Vienna (2010) - Geogreen completed a source-to-sink matching assessment that was then used for the UNIDO-IEA report: Technology Roadmap: Carbon Capture and Storage in Industrial Applications. The primary analyses performed by Geogreen included: source-to-sink matching for industrial emissions in non-OECD countries using the global storage suitability map produced for the IEA-GHG publication Global Storage Resources Gap Analysis for Policy Makers, as well as industrial CCS project development projections for the different regions of the study, identification of key road blocks for CCS deployment in developing economies, and recommendations to policy makers on how to best proceed.

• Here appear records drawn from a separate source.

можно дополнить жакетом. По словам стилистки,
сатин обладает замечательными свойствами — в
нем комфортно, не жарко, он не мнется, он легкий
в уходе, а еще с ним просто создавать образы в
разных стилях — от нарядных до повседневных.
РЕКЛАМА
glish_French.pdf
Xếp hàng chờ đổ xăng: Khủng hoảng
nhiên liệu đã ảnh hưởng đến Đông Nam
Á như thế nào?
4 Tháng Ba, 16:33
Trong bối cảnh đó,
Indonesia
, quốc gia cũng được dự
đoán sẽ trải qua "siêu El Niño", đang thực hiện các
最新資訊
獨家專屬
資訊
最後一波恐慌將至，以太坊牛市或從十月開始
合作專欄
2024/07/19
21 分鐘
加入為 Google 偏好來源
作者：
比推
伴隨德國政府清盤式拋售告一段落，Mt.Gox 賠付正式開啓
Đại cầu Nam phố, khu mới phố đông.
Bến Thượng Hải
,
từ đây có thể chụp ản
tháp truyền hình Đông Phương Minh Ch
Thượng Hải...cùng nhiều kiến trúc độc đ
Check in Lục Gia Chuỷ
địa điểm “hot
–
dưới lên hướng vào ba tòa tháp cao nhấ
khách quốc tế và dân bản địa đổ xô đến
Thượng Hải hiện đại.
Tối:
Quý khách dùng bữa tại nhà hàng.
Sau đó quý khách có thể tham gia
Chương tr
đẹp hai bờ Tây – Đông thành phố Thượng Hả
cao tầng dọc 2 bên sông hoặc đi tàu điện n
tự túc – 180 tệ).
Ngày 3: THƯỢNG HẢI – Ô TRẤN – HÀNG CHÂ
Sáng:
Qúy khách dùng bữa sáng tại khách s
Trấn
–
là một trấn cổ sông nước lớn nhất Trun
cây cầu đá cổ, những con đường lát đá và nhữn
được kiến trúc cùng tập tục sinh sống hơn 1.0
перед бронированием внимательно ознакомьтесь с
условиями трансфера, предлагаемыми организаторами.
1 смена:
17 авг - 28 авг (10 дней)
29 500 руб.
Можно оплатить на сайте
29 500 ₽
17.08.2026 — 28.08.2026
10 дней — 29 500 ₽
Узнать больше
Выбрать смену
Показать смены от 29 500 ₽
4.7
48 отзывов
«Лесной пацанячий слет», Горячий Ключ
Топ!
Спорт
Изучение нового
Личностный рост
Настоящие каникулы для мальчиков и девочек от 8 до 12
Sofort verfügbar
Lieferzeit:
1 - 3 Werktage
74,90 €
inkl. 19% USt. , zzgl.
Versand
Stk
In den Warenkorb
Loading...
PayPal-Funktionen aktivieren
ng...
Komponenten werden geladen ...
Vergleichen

France (2010-2012) - Geogreen has worked closely with the ULCOS project and ArcelorMittal on the development of CO2 transport and storage options for their industrial CCS demonstration on a steel plant at Florange, France. Geogreen is the owner's engineers for ArcelorMittal: providing storage options screening and evaluation, project management/contracting, 3D geological modeling, petrophysical interpretation, hydrodynamic simulations of CO2 injections, construction/engineering of the storage complex model, seismic program design and management, transverse project risk analysis, injection well design, administrative engineering, and the basic design of the CO2 transport for the demonstration project submitted to the EU-NER-300. 

France (2010) - Geogreen assessed for E.On what steps a power plant in France would need to take to deploy CO2 transport and storage. As part of the assessment, Geogreen screened deep saline formations and gas fields for storage suitability and completed the basic design, routing, and economic analysis for a potential CO2 transport system and the CO2 storage component. 

France (2010) - Geogreen provided storage expertise to Groupe TIRU, who was interested in exploring emissions treatment options for a facility in the southwestern France. Specifically, Geogreen screened potential deep saline formations for CO2 storage suitability and assessed the potential for utilization through bio-remediation of the CO2 via micro-algae in collaboration with IFREMER. 

France, the Netherlands, and the North Sea (2010-2012) - The European Commission FP7 Funded COCATE R&D project focuses on emission management and transport. The aim of the study is to assess the potential for flue gas or other fluid pooling so as to devise common emission collection systems for industries within the area around Le Havre and to design a CO2 export system for transporting the emissions to the Rotterdam hub, from where they will be sent to an eventual storage location in the North Sea. For both the local CO2/emissions transport/collection networks and the cross-border CO2 export systems, a range of technical options are proposed and assessed from risk, economic, and network management standpoints. Geogreen is the leader of the economic work package and is deeply involved in the design tasks. Geogreen's tasks involved the emissions source clustering and collective emissions treatment (pooling) scenario development, optimization of the emissions/CO2 collection systems and transport network as well as the economic analysis and cost optimization of the overall CO2 capture, transport and the eventual export scenarios to Rotterdam.